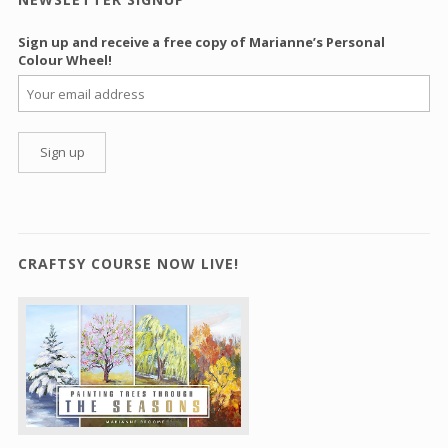
Sign up and receive a free copy of Marianne’s Personal
Colour Wheel!
CRAFTSY COURSE NOW LIVE!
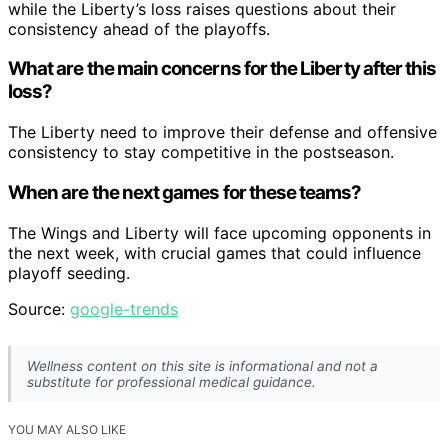
while the Liberty’s loss raises questions about their
consistency ahead of the playoffs.
What are the main concerns for the Liberty after this
loss?
The Liberty need to improve their defense and offensive
consistency to stay competitive in the postseason.
When are the next games for these teams?
The Wings and Liberty will face upcoming opponents in
the next week, with crucial games that could influence
playoff seeding.
Source:
google-trends
Wellness content on this site is informational and not a
substitute for professional medical guidance.
YOU MAY ALSO LIKE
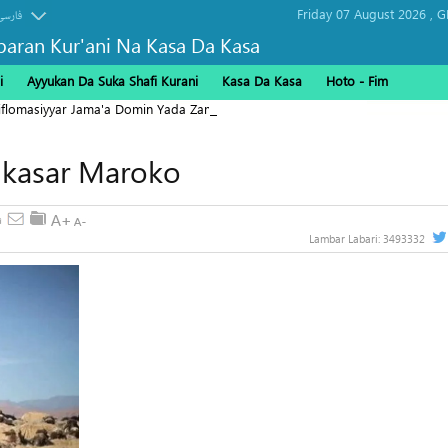
Friday 07 August 2026 ,
G
فارسی
baran Kur'ani Na Kasa Da Kasa
i
Ayyukan Da Suka Shafi Kurani
Kasa Da Kasa
Hoto - Fim
Diflomasiyyar Jama'a Domin Yada Zaman Lafiya
 kasar Maroko
Lambar Labari:
3493332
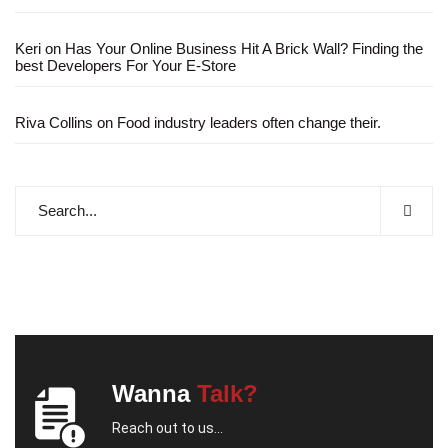
Keri
on
Has Your Online Business Hit A Brick Wall? Finding the
best Developers For Your E-Store
Riva Collins
on
Food industry leaders often change their.
Wanna
Talk?
Reach out to us...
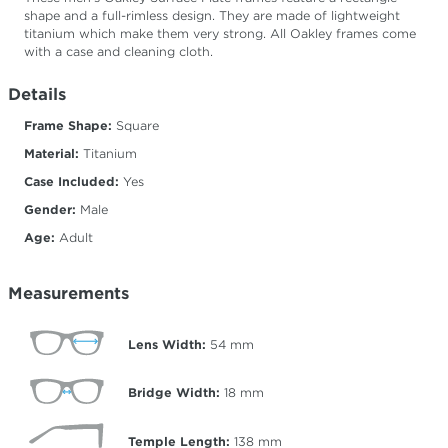
shape and a full-rimless design. They are made of lightweight
titanium which make them very strong. All Oakley frames come
with a case and cleaning cloth.
Details
Frame Shape:
Square
Material:
Titanium
Case Included:
Yes
Gender:
Male
Age:
Adult
Measurements
Lens Width:
54
mm
Bridge Width:
18
mm
Temple Length:
138
mm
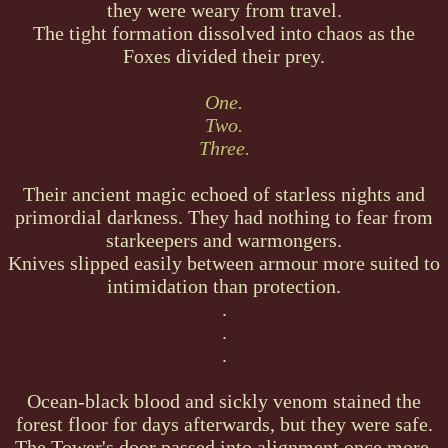
they were weary from travel.
The tight formation dissolved into chaos as the
Foxes divided their prey.
One.
Two.
Three.
Their ancient magic echoed of starless nights and
primordial darkness. They had nothing to fear from
starkeepers and warmongers.
Knives slipped easily between armour more suited to
intimidation than protection.
.
.
.
Ocean-black blood and sickly venom stained the
forest floor for days afterwards, but they were safe.
The Tower's door passed into alignment once more,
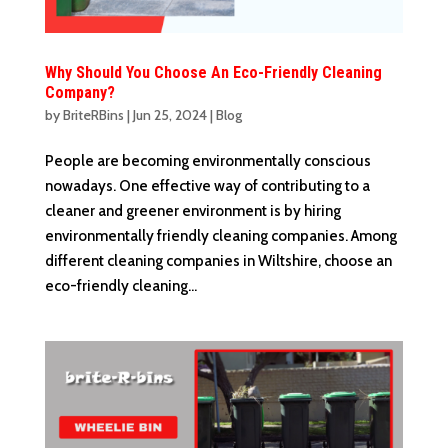
Why Should You Choose An Eco-Friendly Cleaning
Company?
by
BriteRBins
|
Jun 25, 2024
|
Blog
People are becoming environmentally conscious
nowadays. One effective way of contributing to a
cleaner and greener environment is by hiring
environmentally friendly cleaning companies. Among
different cleaning companies in Wiltshire, choose an
eco-friendly cleaning...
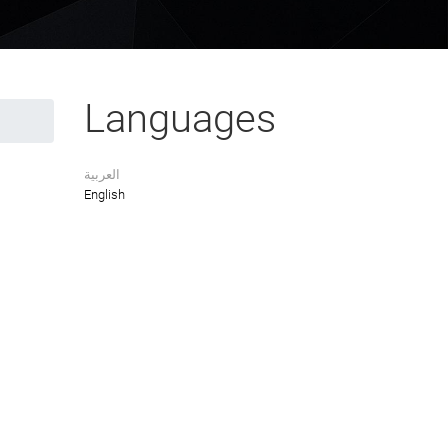
Languages
العربية
English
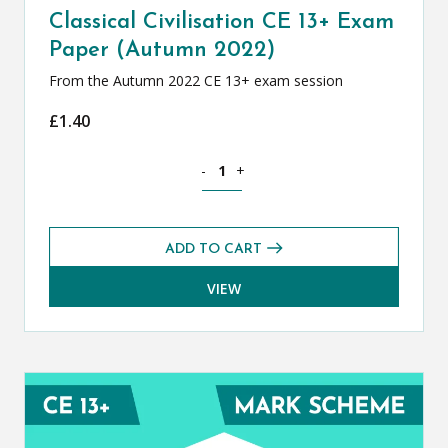
Classical Civilisation CE 13+ Exam
Paper (Autumn 2022)
From the Autumn 2022 CE 13+ exam session
£
1.40
Classical Civilisation CE 13+ Exam Pap
-
+
ADD TO CART
VIEW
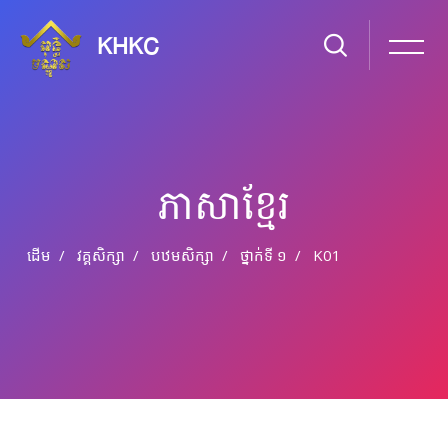
KHKC
ភាសា​ខ្មែរ
ដើម
វគ្គសិក្សា
បឋមសិក្សា
ថ្នាក់​ទី ១
K01
រំលងទៅកាន់មាតិកាមេ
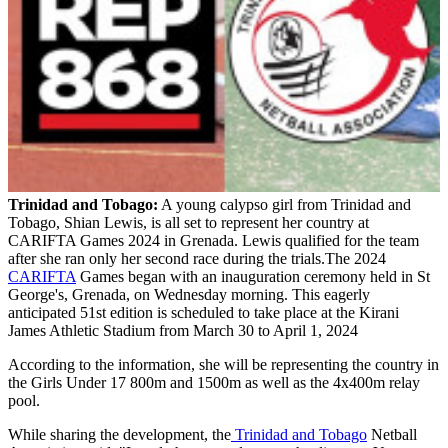
Trinidad and Tobago:
A young calypso girl from Trinidad and
Tobago, Shian Lewis, is all set to represent her country at
CARIFTA Games 2024 in Grenada. Lewis qualified for the team
after she ran only her second race during the trials.The 2024
CARIFTA
Games began with an inauguration ceremony held in St
George's, Grenada, on Wednesday morning. This eagerly
anticipated 51st edition is scheduled to take place at the Kirani
James Athletic Stadium from March 30 to April 1, 2024
According to the information, she will be representing the country in
the Girls Under 17 800m and 1500m as well as the 4x400m relay
pool.
While sharing the development, the
Trinidad and Tobago
Netball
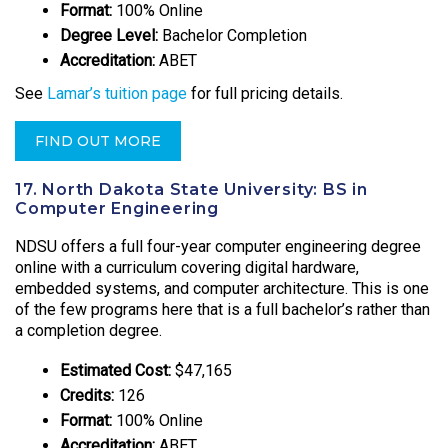
Format:
100% Online
Degree Level:
Bachelor Completion
Accreditation:
ABET
See
Lamar’s tuition page
for full pricing details.
FIND OUT MORE
17. North Dakota State University: BS in
Computer Engineering
NDSU offers a full four-year computer engineering degree
online with a curriculum covering digital hardware,
embedded systems, and computer architecture. This is one
of the few programs here that is a full bachelor’s rather than
a completion degree.
Estimated Cost:
$47,165
Credits:
126
Format:
100% Online
Accreditation:
ABET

What is expected.
The whole of the data needs to be copied word for word, though not its pictures.

Output of the task.
Sign up and receive a free copy of Marianne’s Personal
Colour Wheel!
CRAFTSY COURSE NOW LIVE!
while the Liberty’s loss raises questions about their
consistency ahead of the playoffs.
What are the main concerns for the Liberty after this
loss?
The Liberty need to improve their defense and offensive
consistency to stay competitive in the postseason.
When are the next games for these teams?
The Wings and Liberty will face upcoming opponents in
the next week, with crucial games that could influence
playoff seeding.
Source:
google-trends
Wellness content on this site is informational and not a
substitute for professional medical guidance.
YOU MAY ALSO LIKE
Friday 07 August 2026 ,
G
فارسی
baran Kur'ani Na Kasa Da Kasa
i
Ayyukan Da Suka Shafi Kurani
Kasa Da Kasa
Hoto - Fim
Diflomasiyyar Jama'a Domin Yada Zaman Lafiya
 kasar Maroko
Lambar Labari:
3493332
Keri
on
Has Your Online Business Hit A Brick Wall? Finding the
best Developers For Your E-Store
Riva Collins
on
Food industry leaders often change their.
Wanna
Talk?
Reach out to us...
shape and a full-rimless design. They are made of lightweight
titanium which make them very strong. All Oakley frames come
with a case and cleaning cloth.
Details
Frame Shape:
Square
Material:
Titanium
Case Included:
Yes
Gender:
Male
Age:
Adult
Measurements
Lens Width:
54
mm
Bridge Width:
18
mm
Temple Length:
138
mm
they were weary from travel.
The tight formation dissolved into chaos as the
Foxes divided their prey.
One.
Two.
Three.
Their ancient magic echoed of starless nights and
primordial darkness. They had nothing to fear from
starkeepers and warmongers.
Knives slipped easily between armour more suited to
intimidation than protection.
.
.
.
Ocean-black blood and sickly venom stained the
forest floor for days afterwards, but they were safe.
The Tower's door passed into alignment once more,
Why Should You Choose An Eco-Friendly Cleaning
Company?
by
BriteRBins
|
Jun 25, 2024
|
Blog
People are becoming environmentally conscious
nowadays. One effective way of contributing to a
cleaner and greener environment is by hiring
environmentally friendly cleaning companies. Among
different cleaning companies in Wiltshire, choose an
eco-friendly cleaning...
Languages
العربية
English
Classical Civilisation CE 13+ Exam
Paper (Autumn 2022)
From the Autumn 2022 CE 13+ exam session
£
1.40
Classical Civilisation CE 13+ Exam Pap
-
+
ADD TO CART
VIEW
KHKC
ភាសា​ខ្មែរ
ដើម
វគ្គសិក្សា
បឋមសិក្សា
ថ្នាក់​ទី ១
K01
រំលងទៅកាន់មាតិកាមេ
Trinidad and Tobago:
A young calypso girl from Trinidad and
Tobago, Shian Lewis, is all set to represent her country at
CARIFTA Games 2024 in Grenada. Lewis qualified for the team
after she ran only her second race during the trials.The 2024
CARIFTA
Games began with an inauguration ceremony held in St
George's, Grenada, on Wednesday morning. This eagerly
anticipated 51st edition is scheduled to take place at the Kirani
James Athletic Stadium from March 30 to April 1, 2024
According to the information, she will be representing the country in
the Girls Under 17 800m and 1500m as well as the 4x400m relay
pool.
While sharing the development, the
Trinidad and Tobago
Netball
Format:
100% Online
Degree Level:
Bachelor Completion
Accreditation:
ABET
See
Lamar’s tuition page
for full pricing details.
FIND OUT MORE
17. North Dakota State University: BS in
Computer Engineering
NDSU offers a full four-year computer engineering degree
online with a curriculum covering digital hardware,
embedded systems, and computer architecture. This is one
of the few programs here that is a full bachelor’s rather than
a completion degree.
Estimated Cost:
$47,165
Credits:
126
Format:
100% Online
Accreditation:
ABET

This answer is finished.